Researchers show that training on “junk data” can lead to LLM “brain rot”
11 hour ago / Read about 10 minute
Source:ArsTechnica
Models trained on short, popular, and/or "superficial" tweets perform worse on benchmarks.


Credit: Getty Images

On the surface, it seems obvious that training an LLM with “high quality” data will lead to better performance than feeding it any old “low quality” junk you can find. Now, a group of researchers is attempting to quantify just how much this kind of low quality data can cause an LLM to experience effects akin to human “brain rot.”

For a pre-print paper published this month, the researchers from Texas A&M, the University of Texas, and Purdue University drew inspiration from existing research showing how humans who consume “large volumes of trivial and unchallenging online content” can develop problems with attention, memory, and social cognition. That led them to what they’re calling the “LLM brain rot hypothesis,” summed up as the idea that “continual pre-training on junk web text induces lasting cognitive decline in LLMs.”

Figuring out what counts as “junk web text” and what counts as “quality content” is far from a simple or fully objective process, of course. But the researchers used a few different metrics to tease a “junk dataset” and “control dataset” from HuggingFace’s corpus of 100 million tweets.

Since brain rot in humans is “a consequence of Internet addiction,” they write, junk tweets should be ones “that can maximize users’ engagement in a trivial manner.” As such, the researchers created one “junk” dataset by collecting tweets with high engagement numbers (likes, retweets, replies, and quotes) and shorter lengths, figuring that “more popular but shorter tweets will be considered to be junk data.”

For a second “junk” metric, the researchers drew from marketing research to define the “semantic quality” of the tweets themselves.
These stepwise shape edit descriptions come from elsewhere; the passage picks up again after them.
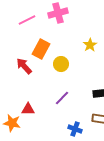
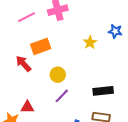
orange rectangle: (41, 49) -> (41, 46), turned 42
yellow circle: (61, 64) -> (58, 75), moved

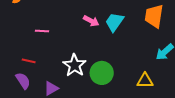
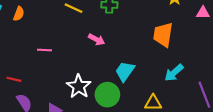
cyan trapezoid: (114, 22) -> (125, 71), moved
red line: (29, 61) -> (14, 79), moved

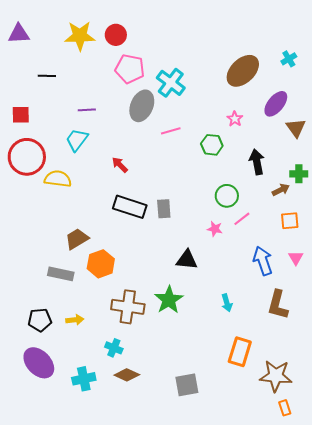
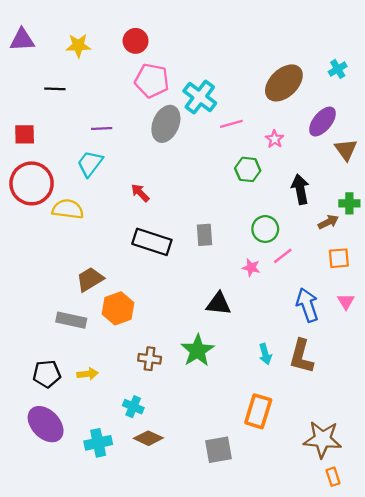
yellow star: (80, 36) -> (78, 46), moved, size x0.7
pink line: (171, 131) -> (231, 124), moved
gray rectangle: (164, 209) -> (204, 235), moved
brown L-shape: (278, 305) -> (301, 356), moved
brown cross: (128, 307) -> (150, 359), size x0.6
orange rectangle: (240, 352) -> (258, 411), moved

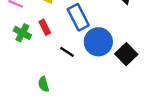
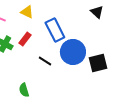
red rectangle: (45, 27) -> (25, 39), turned 64
black square: (126, 54) -> (98, 63), turned 30

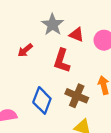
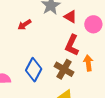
red L-shape: (62, 61) -> (72, 45), moved

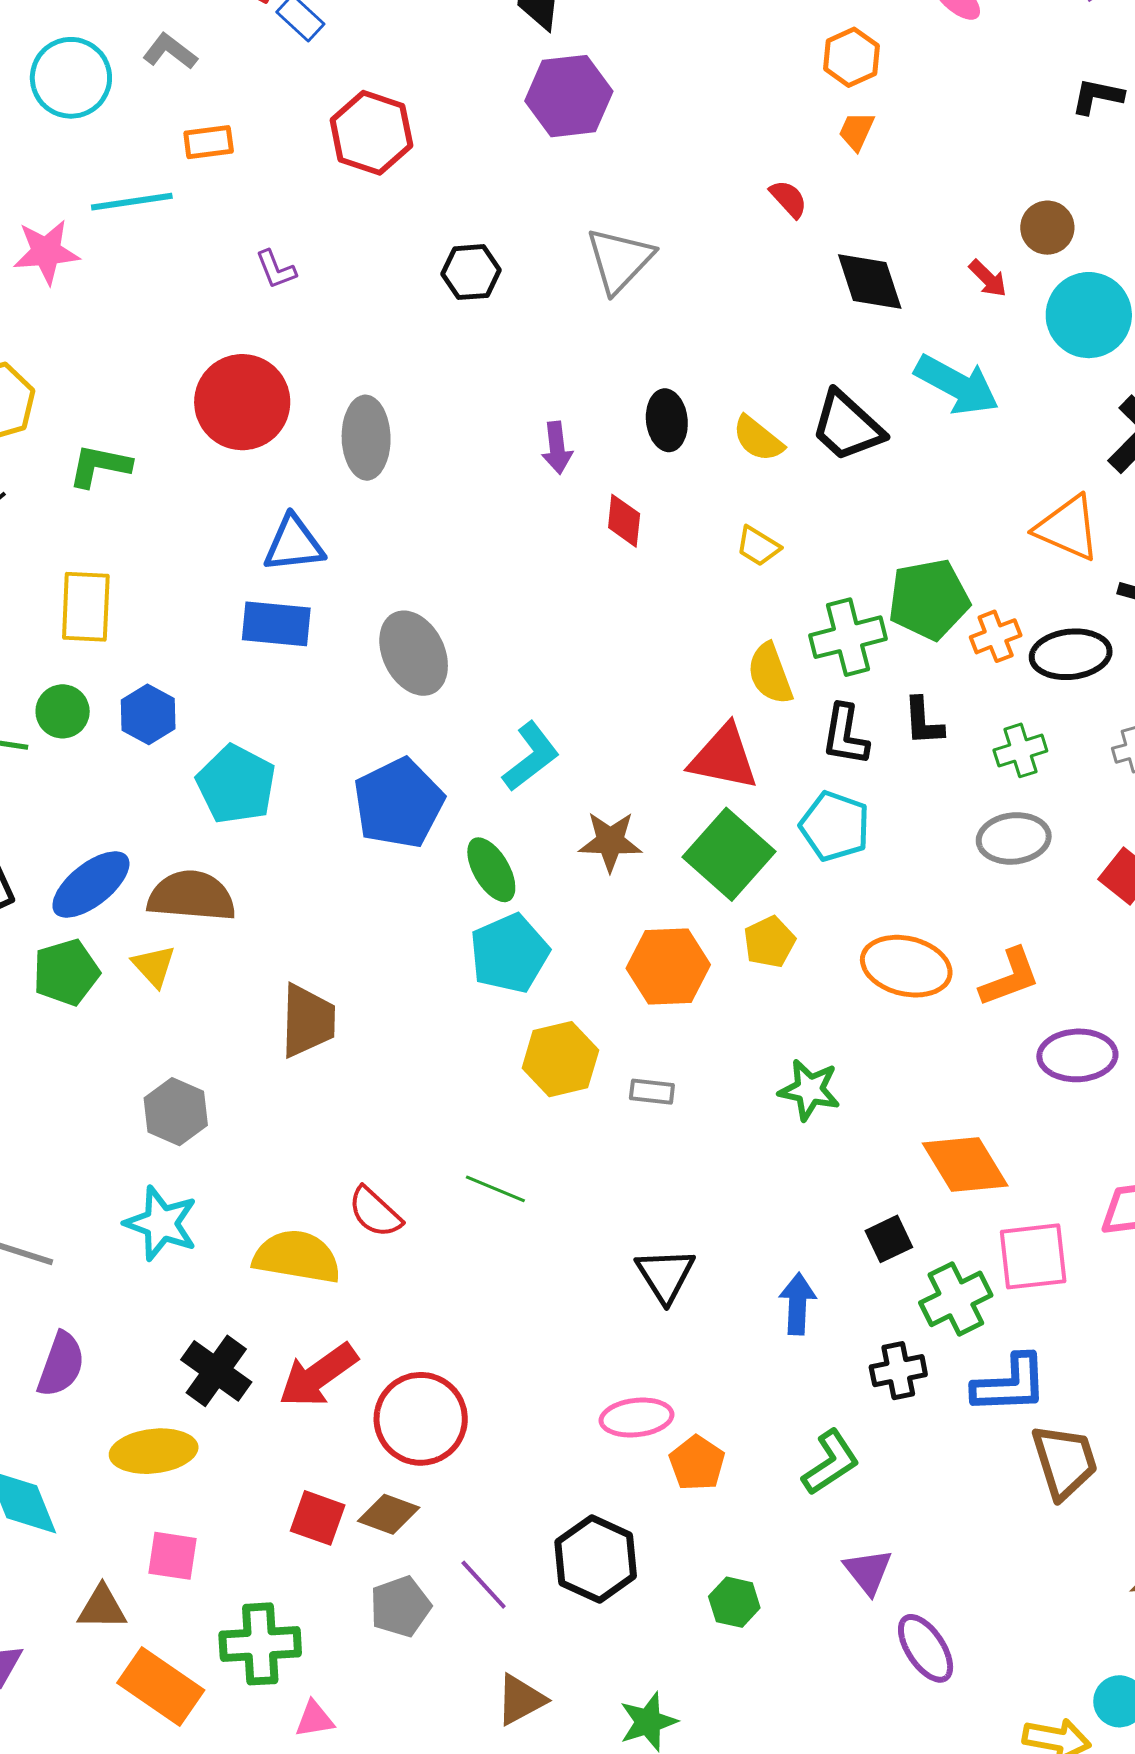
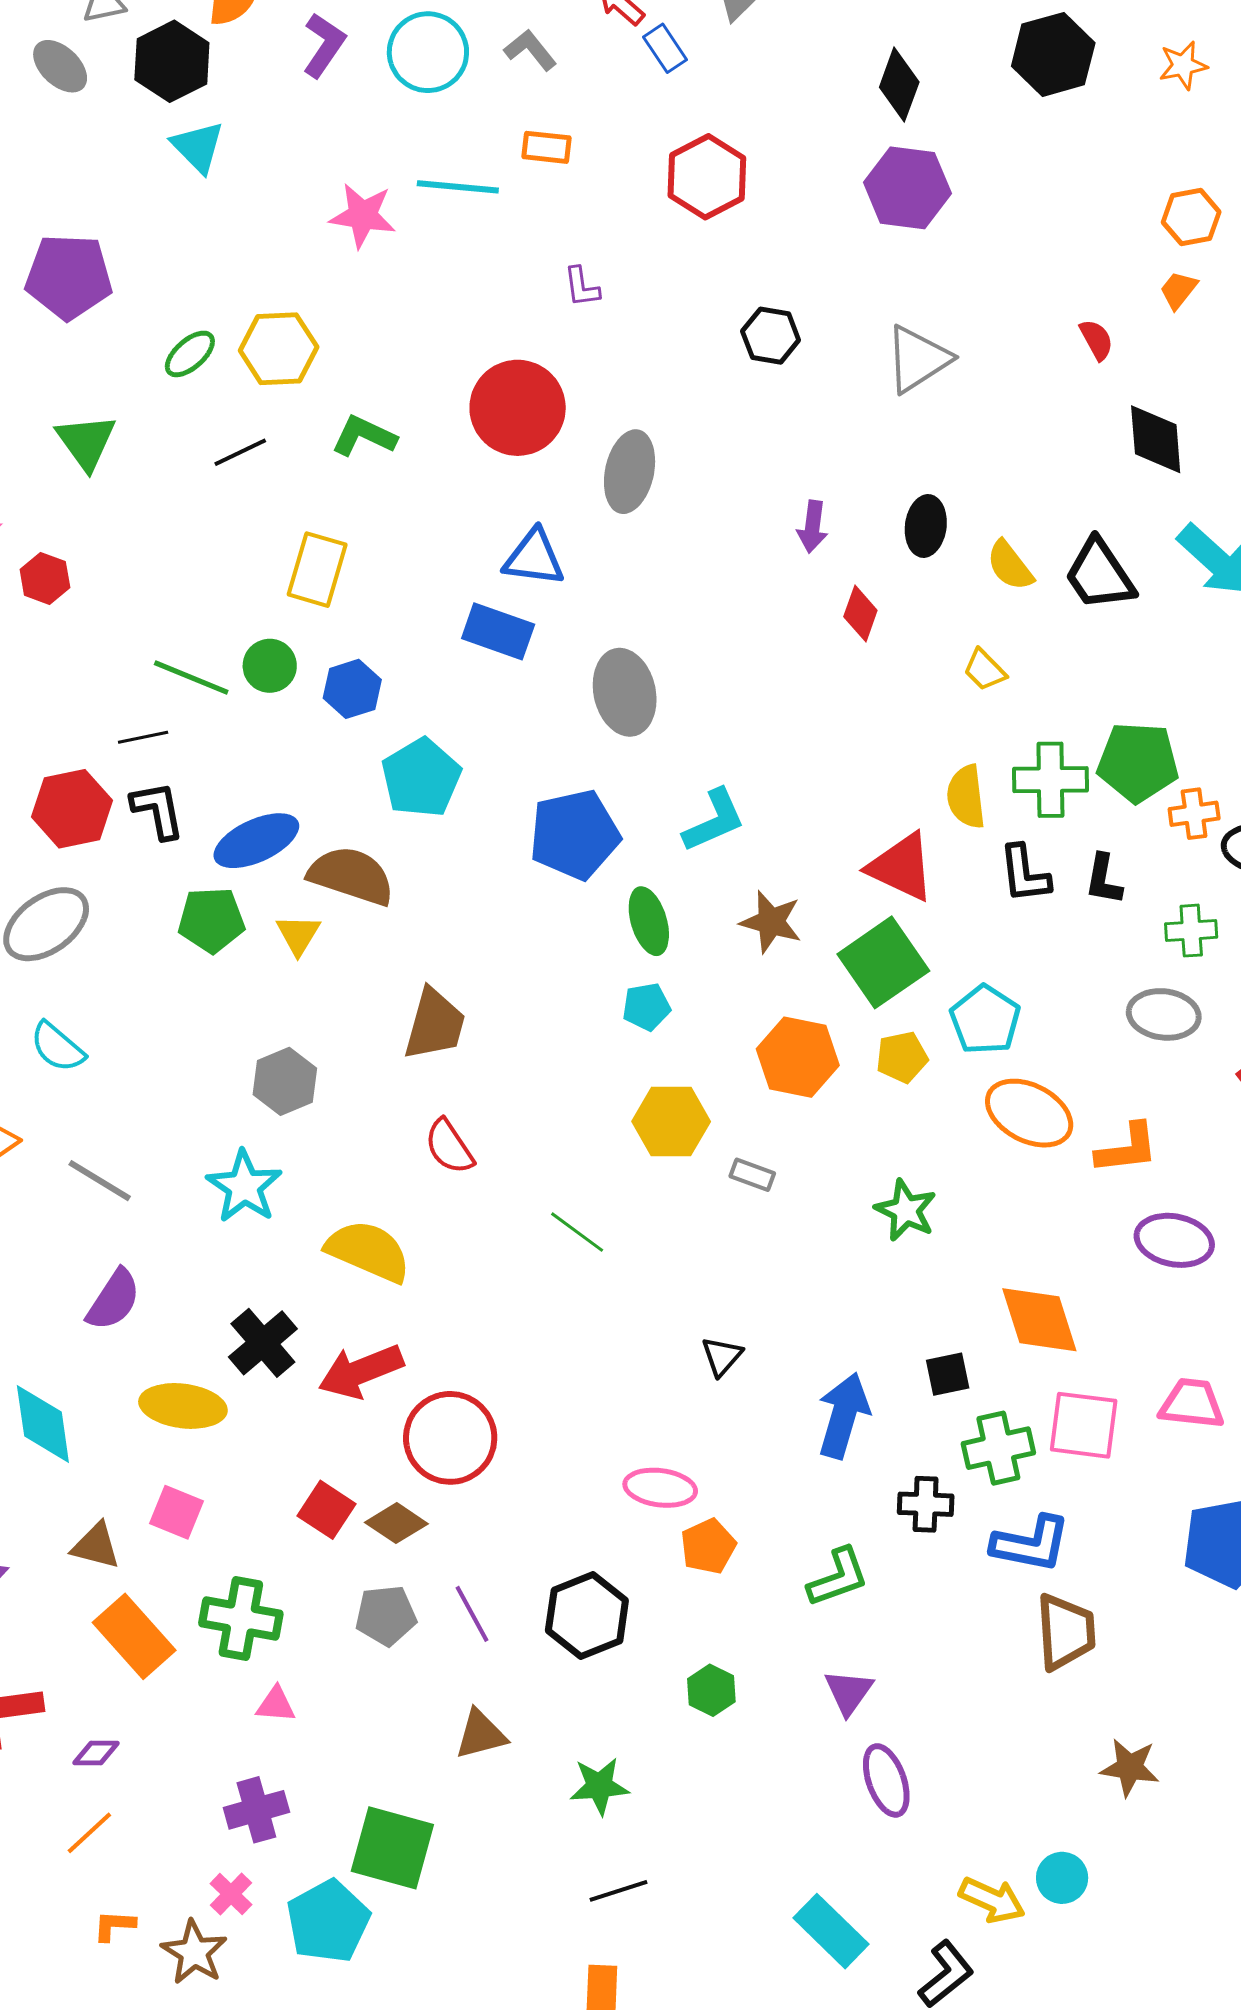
black L-shape: (845, 735) -> (1025, 874), turned -30
cyan pentagon: (835, 826) -> (985, 1020), moved
cyan pentagon: (509, 953) -> (646, 1007), size x0.6
red semicircle: (375, 1212) -> (449, 1147), moved
black triangle: (665, 1275) -> (722, 1356), size x0.7
blue arrow: (798, 1304) -> (844, 1415), size x1.4

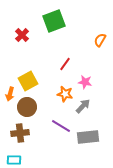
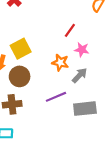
red line: (65, 64) -> (70, 30), moved
purple line: (61, 126) -> (56, 97), turned -54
Using a complex GPT-4o prompt, they sought to pull out tweets that focused on “superficial topics (like conspiracy theories, exaggerated claims, unsupported assertions or superficial lifestyle content)” or that had an “attention-drawing style (such as sensationalized headlines using clickbait language or excessive trigger words).” A random sample of these LLM-based classifications was spot-checked against evaluations from three graduate students with a 76 percent matching rate.

One man’s junk data is another man’s treasure data?

An outline of the methodology used for this research.
Credit: Xing et al

With these two separate (but partially overlapping) “junk” data sets defined, the researchers pre-trained four LLMs using different ratios of “junk” and “control” data. They then ran those variably trained models through benchmarks to measure reasoning capability (ARC AI2 Reasoning Challenge), long-context memory (RULER), adherence to ethical norms (HH-RLHF and AdvBench), and demonstrated “personality style” (TRAIT).

The results showed that adding more “junk data” to the training sets had a statistically significant effect on the reasoning and long-context benchmarks across models. The effects were more mixed on the other benchmarks, though. For example, a 50/50 mix of “junk” and control data used for the Llama 8B model generated better scores on some benchmarks (ethical norms, high Openness, low Neuroticism, and Machiavellianism) than either “fully junk” or “fully control” training data sets.

Based on these results, the researchers warn that “heavily relying on Internet data leads LLM pre-training to the trap of content contamination.” They go on to “call for a re-examination of current data collection from the Internet and continual pre-training practices” and warn that “careful curation and quality control will be essential to prevent cumulative harms” in future models.

That could be especially true as more and more of the Internet is taken up by AI-generated content that may contribute to “model collapse” if used to train future models. But we can always just destroy a bunch of print books to get quality training data, right?